Page segmentation data
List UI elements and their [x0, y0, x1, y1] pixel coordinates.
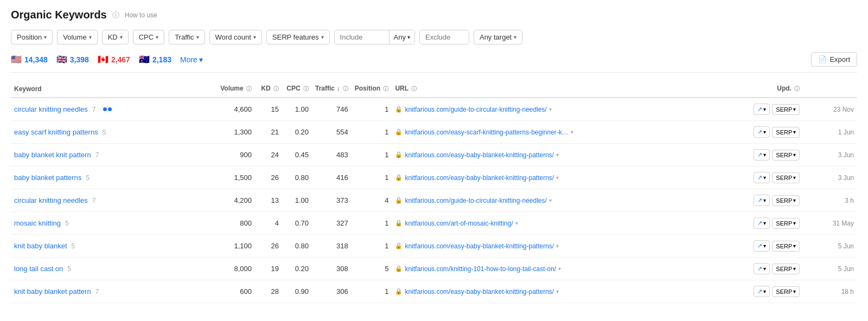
au-count[interactable]: 2,183	[152, 55, 171, 64]
url-dropdown-arrow[interactable]: ▾	[549, 106, 552, 112]
kd-dropdown-arrow: ▾	[120, 34, 123, 40]
serp-features-filter[interactable]: SERP features ▾	[266, 30, 330, 44]
url-cell: 🔒 knitfarious.com/easy-baby-blanket-knit…	[392, 280, 750, 303]
include-input[interactable]	[335, 30, 389, 44]
url-dropdown-arrow[interactable]: ▾	[515, 220, 518, 226]
th-kd[interactable]: KD ⓘ	[255, 80, 282, 98]
url-dropdown-arrow[interactable]: ▾	[558, 266, 561, 272]
cpc-cell: 0.80	[282, 166, 312, 189]
traffic-cell: 306	[312, 280, 352, 303]
url-link[interactable]: knitfarious.com/guide-to-circular-knitti…	[405, 197, 546, 204]
export-button[interactable]: 📄 Export	[811, 52, 857, 67]
url-dropdown-arrow[interactable]: ▾	[556, 152, 559, 158]
url-link[interactable]: knitfarious.com/art-of-mosaic-knitting/	[405, 220, 513, 227]
keyword-link[interactable]: baby blanket patterns	[14, 174, 81, 182]
url-dropdown-arrow[interactable]: ▾	[556, 243, 559, 249]
include-any-button[interactable]: Any ▾	[389, 30, 414, 44]
trend-button[interactable]: ↗ ▾	[754, 149, 770, 160]
kd-cell: 26	[255, 235, 282, 258]
url-link[interactable]: knitfarious.com/easy-scarf-knitting-patt…	[405, 129, 568, 136]
volume-filter[interactable]: Volume ▾	[57, 30, 97, 44]
trend-button[interactable]: ↗ ▾	[754, 240, 770, 252]
serp-button[interactable]: SERP ▾	[772, 218, 800, 229]
keyword-link[interactable]: knit baby blanket pattern	[14, 287, 91, 296]
cpc-filter[interactable]: CPC ▾	[133, 30, 164, 44]
trend-button[interactable]: ↗ ▾	[754, 217, 770, 229]
url-link[interactable]: knitfarious.com/easy-baby-blanket-knitti…	[405, 242, 554, 250]
url-link[interactable]: knitfarious.com/knitting-101-how-to-long…	[405, 265, 556, 273]
url-dropdown-arrow[interactable]: ▾	[556, 175, 559, 181]
position-cell: 1	[352, 280, 392, 303]
serp-button[interactable]: SERP ▾	[772, 241, 800, 252]
how-to-use-link[interactable]: How to use	[125, 11, 157, 19]
serp-button[interactable]: SERP ▾	[772, 127, 800, 138]
keyword-link[interactable]: baby blanket knit pattern	[14, 151, 91, 159]
filters-bar: Position ▾ Volume ▾ KD ▾ CPC ▾ Traffic ▾…	[11, 30, 857, 44]
cpc-cell: 1.00	[282, 98, 312, 121]
lock-icon: 🔒	[395, 288, 403, 295]
intent-dots	[103, 107, 112, 111]
th-position[interactable]: Position ⓘ	[352, 80, 392, 98]
keyword-cell: baby blanket knit pattern 7	[11, 144, 217, 166]
serp-button[interactable]: SERP ▾	[772, 264, 800, 274]
kd-cell: 15	[255, 98, 282, 121]
serp-button[interactable]: SERP ▾	[772, 286, 800, 297]
volume-cell: 1,300	[217, 121, 255, 144]
volume-cell: 4,200	[217, 189, 255, 212]
kd-filter[interactable]: KD ▾	[102, 30, 129, 44]
position-filter[interactable]: Position ▾	[11, 30, 53, 44]
trend-button[interactable]: ↗ ▾	[754, 286, 770, 297]
trend-button[interactable]: ↗ ▾	[754, 104, 770, 115]
keyword-cell: easy scarf knitting patterns 5	[11, 121, 217, 144]
url-dropdown-arrow[interactable]: ▾	[549, 197, 552, 203]
serp-label: SERP	[776, 106, 792, 113]
url-dropdown-arrow[interactable]: ▾	[571, 129, 573, 135]
trend-button[interactable]: ↗ ▾	[754, 172, 770, 183]
keyword-link[interactable]: circular knitting needles	[14, 105, 88, 113]
keyword-link[interactable]: easy scarf knitting patterns	[14, 128, 98, 136]
th-traffic[interactable]: Traffic ↓ ⓘ	[312, 80, 352, 98]
position-cell: 1	[352, 121, 392, 144]
position-cell: 1	[352, 144, 392, 166]
url-link[interactable]: knitfarious.com/easy-baby-blanket-knitti…	[405, 151, 554, 159]
trend-button[interactable]: ↗ ▾	[754, 195, 770, 206]
keyword-link[interactable]: mosaic knitting	[14, 219, 61, 227]
serp-dropdown-arrow: ▾	[793, 197, 796, 203]
trend-dropdown-arrow: ▾	[763, 197, 766, 203]
any-target-filter[interactable]: Any target ▾	[474, 30, 522, 44]
serp-dropdown-arrow: ▾	[793, 129, 796, 135]
include-any-arrow: ▾	[407, 34, 410, 40]
trend-button[interactable]: ↗ ▾	[754, 126, 770, 138]
us-count[interactable]: 14,348	[24, 55, 48, 64]
export-icon: 📄	[818, 55, 827, 63]
lock-icon: 🔒	[395, 242, 403, 249]
more-button[interactable]: More ▾	[180, 55, 203, 64]
action-cell: ↗ ▾ SERP ▾	[750, 235, 803, 258]
keyword-link[interactable]: long tail cast on	[14, 265, 63, 273]
url-link[interactable]: knitfarious.com/guide-to-circular-knitti…	[405, 106, 546, 113]
trend-button[interactable]: ↗ ▾	[754, 263, 770, 274]
table-row: knit baby blanket pattern 7 600280.90306…	[11, 280, 857, 303]
keyword-link[interactable]: circular knitting needles	[14, 196, 88, 204]
serp-button[interactable]: SERP ▾	[772, 172, 800, 183]
serp-dropdown-arrow: ▾	[793, 175, 796, 181]
cpc-cell: 0.45	[282, 144, 312, 166]
serp-button[interactable]: SERP ▾	[772, 195, 800, 206]
exclude-input[interactable]	[420, 30, 469, 44]
serp-button[interactable]: SERP ▾	[772, 150, 800, 160]
traffic-filter[interactable]: Traffic ▾	[169, 30, 205, 44]
url-dropdown-arrow[interactable]: ▾	[556, 288, 559, 294]
lock-icon: 🔒	[395, 197, 403, 204]
th-keyword: Keyword	[11, 80, 217, 98]
ca-count[interactable]: 2,467	[111, 55, 130, 64]
url-link[interactable]: knitfarious.com/easy-baby-blanket-knitti…	[405, 288, 554, 296]
th-volume[interactable]: Volume ⓘ	[217, 80, 255, 98]
serp-button[interactable]: SERP ▾	[772, 104, 800, 115]
gb-count[interactable]: 3,398	[70, 55, 89, 64]
kd-cell: 19	[255, 258, 282, 280]
url-link[interactable]: knitfarious.com/easy-baby-blanket-knitti…	[405, 174, 554, 182]
keyword-link[interactable]: knit baby blanket	[14, 242, 67, 250]
th-cpc[interactable]: CPC ⓘ	[282, 80, 312, 98]
position-cell: 4	[352, 189, 392, 212]
word-count-filter[interactable]: Word count ▾	[209, 30, 262, 44]
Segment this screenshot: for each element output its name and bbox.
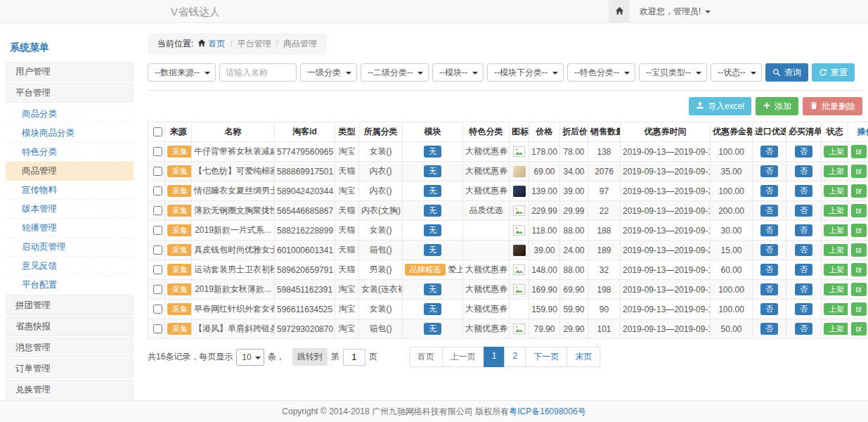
edit-button[interactable] xyxy=(851,302,867,316)
home-icon xyxy=(615,6,624,15)
search-button[interactable]: 查询 xyxy=(765,63,808,82)
status-badge[interactable]: 上架 xyxy=(824,264,848,276)
reset-button[interactable]: 重置 xyxy=(812,63,855,82)
row-checkbox[interactable] xyxy=(153,265,162,274)
feature-category-select[interactable]: --特色分类-- xyxy=(567,63,635,82)
sidebar-item-8[interactable]: 启动页管理 xyxy=(6,238,134,257)
status-badge[interactable]: 上架 xyxy=(824,205,848,217)
status-badge[interactable]: 上架 xyxy=(824,244,848,257)
module-select[interactable]: --模块-- xyxy=(432,63,484,82)
must-buy-toggle[interactable]: 否 xyxy=(795,323,812,335)
must-buy-toggle[interactable]: 否 xyxy=(795,185,812,198)
edit-button[interactable] xyxy=(851,224,867,237)
row-checkbox[interactable] xyxy=(153,324,162,333)
sidebar-group-5[interactable]: 消息管理 xyxy=(6,338,134,357)
import-select-toggle[interactable]: 否 xyxy=(760,205,778,217)
level2-category-select[interactable]: --二级分类-- xyxy=(361,63,429,82)
home-button[interactable] xyxy=(609,0,630,23)
page-button-2[interactable]: 2 xyxy=(505,347,526,367)
jump-button[interactable]: 跳转到 xyxy=(292,348,328,366)
edit-button[interactable] xyxy=(851,243,867,257)
sidebar-group-2[interactable]: 平台管理 xyxy=(6,83,134,103)
status-select[interactable]: --状态-- xyxy=(711,63,762,82)
batch-delete-button[interactable]: 批量删除 xyxy=(803,97,862,115)
row-checkbox[interactable] xyxy=(153,167,162,176)
per-page-select[interactable]: 10 xyxy=(236,349,264,366)
import-select-toggle[interactable]: 否 xyxy=(760,146,778,158)
sidebar-group-4[interactable]: 省惠快报 xyxy=(6,316,134,336)
sidebar-item-2[interactable]: 模块商品分类 xyxy=(6,124,134,143)
edit-button[interactable] xyxy=(851,283,867,296)
data-source-select[interactable]: --数据来源-- xyxy=(148,63,216,82)
breadcrumb-home-link[interactable]: 首页 xyxy=(208,39,225,49)
status-badge[interactable]: 上架 xyxy=(824,185,848,198)
status-badge[interactable]: 上架 xyxy=(824,165,848,178)
icp-link[interactable]: 粤ICP备16098006号 xyxy=(509,407,585,416)
edit-button[interactable] xyxy=(851,145,867,158)
sidebar-item-5[interactable]: 宣传物料 xyxy=(6,181,134,200)
sidebar-item-10[interactable]: 平台配置 xyxy=(6,276,134,295)
row-checkbox[interactable] xyxy=(153,206,162,215)
row-checkbox[interactable] xyxy=(153,186,162,196)
must-buy-toggle[interactable]: 否 xyxy=(795,264,812,276)
import-excel-button[interactable]: 导入excel xyxy=(689,97,751,115)
edit-button[interactable] xyxy=(851,204,867,217)
row-checkbox[interactable] xyxy=(153,245,162,255)
import-select-toggle[interactable]: 否 xyxy=(760,185,778,198)
coupon-amount-cell: 35.00 xyxy=(711,162,753,181)
must-buy-toggle[interactable]: 否 xyxy=(795,303,812,316)
edit-button[interactable] xyxy=(851,184,867,198)
import-select-toggle[interactable]: 否 xyxy=(760,244,778,257)
jump-page-input[interactable] xyxy=(343,349,365,366)
sidebar-group-3[interactable]: 拼团管理 xyxy=(6,295,134,315)
must-buy-toggle[interactable]: 否 xyxy=(795,283,812,296)
sidebar-item-9[interactable]: 意见反馈 xyxy=(6,257,134,276)
edit-button[interactable] xyxy=(851,322,867,335)
sidebar-item-7[interactable]: 轮播管理 xyxy=(6,219,134,238)
must-buy-toggle[interactable]: 否 xyxy=(795,165,812,178)
edit-button[interactable] xyxy=(851,165,867,178)
add-button[interactable]: 添加 xyxy=(756,97,798,115)
module-cell: 无 xyxy=(403,319,463,339)
sidebar-group-6[interactable]: 订单管理 xyxy=(6,359,134,378)
status-badge[interactable]: 上架 xyxy=(824,303,848,316)
must-buy-toggle[interactable]: 否 xyxy=(795,224,812,237)
user-menu[interactable]: 欢迎您，管理员! xyxy=(640,6,711,18)
page-button-首页[interactable]: 首页 xyxy=(409,347,443,367)
import-select-toggle[interactable]: 否 xyxy=(760,283,778,296)
page-button-上一页[interactable]: 上一页 xyxy=(442,347,484,367)
item-type-select[interactable]: --宝贝类型-- xyxy=(639,63,707,82)
breadcrumb-item[interactable]: 平台管理 xyxy=(238,39,271,49)
page-button-下一页[interactable]: 下一页 xyxy=(525,347,567,367)
module-subcategory-select[interactable]: --模块下分类-- xyxy=(487,63,564,82)
import-select-toggle[interactable]: 否 xyxy=(760,323,778,335)
status-badge[interactable]: 上架 xyxy=(824,224,848,237)
import-select-toggle[interactable]: 否 xyxy=(760,264,778,276)
import-select-toggle[interactable]: 否 xyxy=(760,303,778,316)
import-select-toggle[interactable]: 否 xyxy=(760,224,778,237)
name-search-input[interactable] xyxy=(219,63,297,82)
level1-category-select[interactable]: 一级分类 xyxy=(300,63,357,82)
must-buy-toggle[interactable]: 否 xyxy=(795,244,812,257)
status-badge[interactable]: 上架 xyxy=(824,323,848,335)
must-buy-toggle[interactable]: 否 xyxy=(795,146,812,158)
breadcrumb-item[interactable]: 商品管理 xyxy=(283,39,317,49)
sidebar-item-6[interactable]: 版本管理 xyxy=(6,200,134,219)
must-buy-toggle[interactable]: 否 xyxy=(795,205,812,217)
sidebar-item-4[interactable]: 商品管理 xyxy=(6,162,134,181)
status-badge[interactable]: 上架 xyxy=(824,283,848,296)
row-checkbox[interactable] xyxy=(153,305,162,314)
page-button-末页[interactable]: 末页 xyxy=(566,347,600,367)
status-badge[interactable]: 上架 xyxy=(824,146,848,158)
row-checkbox[interactable] xyxy=(153,147,162,156)
sidebar-group-1[interactable]: 用户管理 xyxy=(6,62,134,82)
sidebar-item-1[interactable]: 商品分类 xyxy=(6,105,134,124)
select-all-checkbox[interactable] xyxy=(153,127,162,136)
import-select-toggle[interactable]: 否 xyxy=(760,165,778,178)
row-checkbox[interactable] xyxy=(153,285,162,294)
row-checkbox[interactable] xyxy=(153,226,162,235)
sidebar-item-3[interactable]: 特色分类 xyxy=(6,143,134,162)
edit-button[interactable] xyxy=(851,263,867,276)
page-button-1[interactable]: 1 xyxy=(484,347,505,367)
sidebar-group-7[interactable]: 兑换管理 xyxy=(6,380,134,399)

Your task >> When a line in the data contains the string "keyword", copy that line.

Worked solution >>
keyword-link[interactable]: baby blanket patterns	[14, 174, 81, 182]
keyword-link[interactable]: knit baby blanket pattern	[14, 287, 91, 296]
keyword-link[interactable]: baby blanket knit pattern	[14, 151, 91, 159]
keyword-cell: baby blanket knit pattern 7	[11, 144, 217, 166]
keyword-cell: easy scarf knitting patterns 5	[11, 121, 217, 144]
keyword-link[interactable]: circular knitting needles	[14, 105, 88, 113]
keyword-link[interactable]: easy scarf knitting patterns	[14, 128, 98, 136]
keyword-link[interactable]: mosaic knitting	[14, 219, 61, 227]
keyword-link[interactable]: long tail cast on	[14, 265, 63, 273]
keyword-link[interactable]: circular knitting needles	[14, 196, 88, 204]
th-keyword: Keyword	[11, 80, 217, 98]
keyword-link[interactable]: knit baby blanket	[14, 242, 67, 250]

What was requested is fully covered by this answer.